__Goal of the exercise__.
Could you show all lines in the entries below that contain the string "Uppercase"?

__Records drawn from a dataset__.
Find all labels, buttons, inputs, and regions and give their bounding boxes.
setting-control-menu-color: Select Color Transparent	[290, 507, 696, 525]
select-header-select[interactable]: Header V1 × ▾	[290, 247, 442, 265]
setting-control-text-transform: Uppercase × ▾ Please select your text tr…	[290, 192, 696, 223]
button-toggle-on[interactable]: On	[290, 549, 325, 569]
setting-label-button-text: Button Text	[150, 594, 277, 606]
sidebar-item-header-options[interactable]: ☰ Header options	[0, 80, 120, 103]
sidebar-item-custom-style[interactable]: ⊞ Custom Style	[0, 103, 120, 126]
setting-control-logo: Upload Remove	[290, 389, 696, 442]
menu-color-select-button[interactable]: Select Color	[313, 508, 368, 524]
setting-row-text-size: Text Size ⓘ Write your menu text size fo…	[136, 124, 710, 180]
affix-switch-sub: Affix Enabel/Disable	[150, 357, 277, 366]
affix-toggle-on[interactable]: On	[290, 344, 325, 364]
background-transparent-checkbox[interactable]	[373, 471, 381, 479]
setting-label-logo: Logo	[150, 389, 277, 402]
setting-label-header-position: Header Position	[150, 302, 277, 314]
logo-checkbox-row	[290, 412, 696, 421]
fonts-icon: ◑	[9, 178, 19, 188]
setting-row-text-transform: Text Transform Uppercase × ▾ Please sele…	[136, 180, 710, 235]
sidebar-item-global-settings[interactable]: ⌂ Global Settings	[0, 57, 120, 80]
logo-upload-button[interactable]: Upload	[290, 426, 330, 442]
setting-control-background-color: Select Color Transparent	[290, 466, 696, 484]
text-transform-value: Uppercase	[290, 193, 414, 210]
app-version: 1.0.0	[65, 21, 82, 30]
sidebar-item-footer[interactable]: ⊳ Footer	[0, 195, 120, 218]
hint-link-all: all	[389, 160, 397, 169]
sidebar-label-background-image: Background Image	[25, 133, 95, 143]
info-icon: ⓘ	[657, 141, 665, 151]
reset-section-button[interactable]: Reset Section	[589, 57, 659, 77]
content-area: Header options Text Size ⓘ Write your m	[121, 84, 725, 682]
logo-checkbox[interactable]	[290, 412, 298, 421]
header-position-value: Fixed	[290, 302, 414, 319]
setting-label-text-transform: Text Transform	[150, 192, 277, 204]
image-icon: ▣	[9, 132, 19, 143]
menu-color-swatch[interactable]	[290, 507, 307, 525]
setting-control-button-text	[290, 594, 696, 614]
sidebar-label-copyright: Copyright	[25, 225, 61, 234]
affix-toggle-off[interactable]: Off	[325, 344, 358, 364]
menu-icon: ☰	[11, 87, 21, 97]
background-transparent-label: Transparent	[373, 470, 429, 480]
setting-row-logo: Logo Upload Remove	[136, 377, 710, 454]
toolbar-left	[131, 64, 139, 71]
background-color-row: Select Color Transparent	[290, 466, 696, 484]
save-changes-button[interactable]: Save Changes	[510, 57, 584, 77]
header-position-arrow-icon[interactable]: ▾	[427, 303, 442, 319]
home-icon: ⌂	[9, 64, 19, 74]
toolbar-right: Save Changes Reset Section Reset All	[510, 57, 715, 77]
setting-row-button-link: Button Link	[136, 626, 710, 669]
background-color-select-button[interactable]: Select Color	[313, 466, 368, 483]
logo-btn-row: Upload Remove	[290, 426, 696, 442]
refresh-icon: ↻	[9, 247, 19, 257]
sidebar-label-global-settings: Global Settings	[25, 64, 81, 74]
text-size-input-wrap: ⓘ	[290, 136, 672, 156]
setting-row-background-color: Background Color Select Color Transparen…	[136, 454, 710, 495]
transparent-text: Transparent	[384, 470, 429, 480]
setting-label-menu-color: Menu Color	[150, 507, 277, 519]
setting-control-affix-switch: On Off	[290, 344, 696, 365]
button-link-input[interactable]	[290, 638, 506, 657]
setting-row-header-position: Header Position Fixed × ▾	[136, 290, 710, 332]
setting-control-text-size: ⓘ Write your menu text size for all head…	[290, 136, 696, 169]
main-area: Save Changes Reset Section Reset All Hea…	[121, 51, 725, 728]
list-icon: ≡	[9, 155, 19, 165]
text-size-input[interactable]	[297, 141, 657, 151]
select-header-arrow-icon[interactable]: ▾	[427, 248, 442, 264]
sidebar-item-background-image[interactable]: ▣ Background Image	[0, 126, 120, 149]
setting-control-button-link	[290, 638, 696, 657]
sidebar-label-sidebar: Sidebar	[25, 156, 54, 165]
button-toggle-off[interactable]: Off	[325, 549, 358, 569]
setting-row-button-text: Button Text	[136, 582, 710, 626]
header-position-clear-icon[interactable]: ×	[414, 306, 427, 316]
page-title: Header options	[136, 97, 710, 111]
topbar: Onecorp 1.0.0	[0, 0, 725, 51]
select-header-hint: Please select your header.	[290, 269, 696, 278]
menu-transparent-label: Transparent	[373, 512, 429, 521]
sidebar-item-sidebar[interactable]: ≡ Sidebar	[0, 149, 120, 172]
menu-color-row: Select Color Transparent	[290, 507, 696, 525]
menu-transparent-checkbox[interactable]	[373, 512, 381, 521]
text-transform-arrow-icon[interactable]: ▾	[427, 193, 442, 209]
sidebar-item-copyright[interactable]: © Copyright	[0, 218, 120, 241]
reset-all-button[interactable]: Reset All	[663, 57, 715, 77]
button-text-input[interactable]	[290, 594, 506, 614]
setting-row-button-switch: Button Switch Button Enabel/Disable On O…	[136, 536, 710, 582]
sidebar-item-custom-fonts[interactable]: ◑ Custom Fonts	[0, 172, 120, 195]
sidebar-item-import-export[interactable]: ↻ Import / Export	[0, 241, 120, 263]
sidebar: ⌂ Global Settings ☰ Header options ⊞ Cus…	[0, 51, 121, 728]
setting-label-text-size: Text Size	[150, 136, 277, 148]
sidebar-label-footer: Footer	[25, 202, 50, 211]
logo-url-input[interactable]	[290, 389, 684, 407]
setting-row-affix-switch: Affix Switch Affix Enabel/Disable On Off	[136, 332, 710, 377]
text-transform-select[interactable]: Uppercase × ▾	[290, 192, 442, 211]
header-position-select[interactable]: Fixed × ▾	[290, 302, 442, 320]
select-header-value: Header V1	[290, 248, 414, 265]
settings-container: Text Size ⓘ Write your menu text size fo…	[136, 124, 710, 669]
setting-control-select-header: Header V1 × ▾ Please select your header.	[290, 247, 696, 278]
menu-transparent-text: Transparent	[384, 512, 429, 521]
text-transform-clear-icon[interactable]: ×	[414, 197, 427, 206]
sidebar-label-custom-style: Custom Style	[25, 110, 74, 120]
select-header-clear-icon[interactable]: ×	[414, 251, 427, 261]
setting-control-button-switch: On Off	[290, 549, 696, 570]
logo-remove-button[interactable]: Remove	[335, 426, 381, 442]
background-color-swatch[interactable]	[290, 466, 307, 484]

__Task response__.
setting-control-text-transform: Uppercase × ▾ Please select your text tr…	[290, 192, 696, 223]
setting-row-text-transform: Text Transform Uppercase × ▾ Please sele…	[136, 180, 710, 235]
text-transform-value: Uppercase	[290, 193, 414, 210]
text-transform-select[interactable]: Uppercase × ▾	[290, 192, 442, 211]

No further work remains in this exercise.